Anjo torto
Naquele tempo eu não conseguia entender que “linhas tortas” eram essas por onde Ele escrevia certo. Se o certo nem sempre aparecia e só ficavam evidentes os tortos? Aí eu me angustiava e pensava comigo:
Não seria melhor então que Ele escrevesse torto sobre linhas retas...quem sabe assim muitas coisas erradas pudessem dar certo?
O torto e o certo.
O reto e o errado.
Nesse caso a ordem dos fatores deveria alterar o produto ou não?
Essa dicotomia recorrente aparecia em tudo que eu via e assistia olhando o mundo la fora.
Aquele barraco pendurado no alto do morro prestes a desabar...será que ele não podia consertar?
O certo seria deixar como está para ver como é que fica?
Nesse caso, pode-se presumir que o torto seria tentar consertar...(?)
Desentortar o barraco...aprumar o morro...certo...errado.
Algo está fora de lugar.
Mas ouvi dizer...tudo tem sua razão de ser.
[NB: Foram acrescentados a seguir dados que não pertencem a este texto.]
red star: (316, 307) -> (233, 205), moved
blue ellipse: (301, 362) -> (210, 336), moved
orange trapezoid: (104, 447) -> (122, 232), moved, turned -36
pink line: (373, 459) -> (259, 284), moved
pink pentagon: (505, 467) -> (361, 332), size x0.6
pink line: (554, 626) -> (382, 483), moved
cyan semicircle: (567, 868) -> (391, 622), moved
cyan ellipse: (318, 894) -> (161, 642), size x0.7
Faz parte de um plano maior.
Divino e misterioso.
Você não pode saber.
Você não precisa entender
Você ainda vai ver.
É muito maior que você!
Não é preciso ver pra crer
Há de ter fé, São Tomé!
As perninhas finas e tortas do menino correndo desajeitado atrás de uma bola de meia pelos campos do Senhor.
O bucho grande e sujo, cheio de vermes, das crianças com carinhas tristes de fome, nas portas das casas dos subúrbios das periferias confusas, das nossas metrópoles, megalópoles desumanas. Insanas.
A cabeça grande demais em cima de corpinhos mirrados, fragilizados pela desnutrição. Que judiação.
A boca ávida e torta num esgar de fome.
Em nome de que?
E a justiça cega que não vê!
O dedinho torto e enrugado de tanto chupar.
Os dentes podres e tortos.
O nariz torto sempre escorrendo.
Os olhinhos tortos, remelentos.
As ruas tortas, lamacentas.
As vidas tortas e perigosas, que escondem armadilhas em cada curva.
As mortes tortas e dolorosas.
Essas é que são as famosas linhas?
E as escritas certas...onde e quando vamos encontrar?